Impossible, par exemple, de décerner la troisième place. La réunion de Fécamp ne pouvait espérer un plus brillant succès.
Le retour s’effectue, comme le départ, au pas, et c’est un spectacle curieux que de voir les équipages de toute nature suivre tranquillement ce chemin si contourné, pendant que les piétons descendent, non sans péril, par les sentiers à peine indiqués aux flancs de la falaise.
Cette fois, c’est la géométrie qui a raison et la ligne droite qui triomphe ; beaucoup de piétons sont en bas de la falaise quand la voiture qui mène le retour n’est encore qu’à mi-côte.
Quoique l’impératrice d’Autriche n’ait pas paru hier aux courses, il est probable que ceux dont la curiosité a été déçue hier, pourront se dédommager d’ici peu. On a apporté avant-hier soir au Casino de Fécamp, un petit chalet en bois, qui sera la cabine de l’impératrice Elisabeth, et il ne reste plus qu’à l’aménager intérieurement et à l’installer à la place qu’il doit occuper sur la plage.
Signalons à propos de la course de haies, un détail curieux et unique peut-être dans les annales du sport.
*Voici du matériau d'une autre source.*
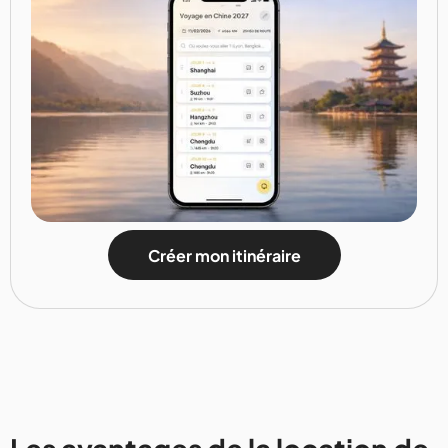
Créer mon itinéraire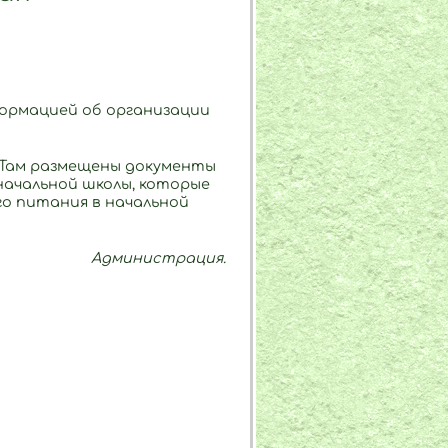
формацией об организации
. Там размещены документы
начальной школы, которые
о питания в начальной
Администрация.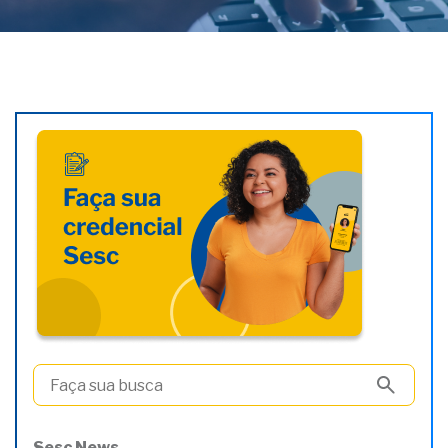
Sesc News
Les huit chevaux sont partis en ligne sans attendre l’ordre de départ ; personne, parmi les propriétaires et les jockeys, n'a réclamé, et les commissaires ont pensé qu’ils n’avaient pas de motifs pour se montrer plus royalistes que le roi.
MM. Levaillant et F. de Bosmelet donnaient les départs. MM. Levaillant du Douët et Félix Ténières étaient juges à l’arrivée.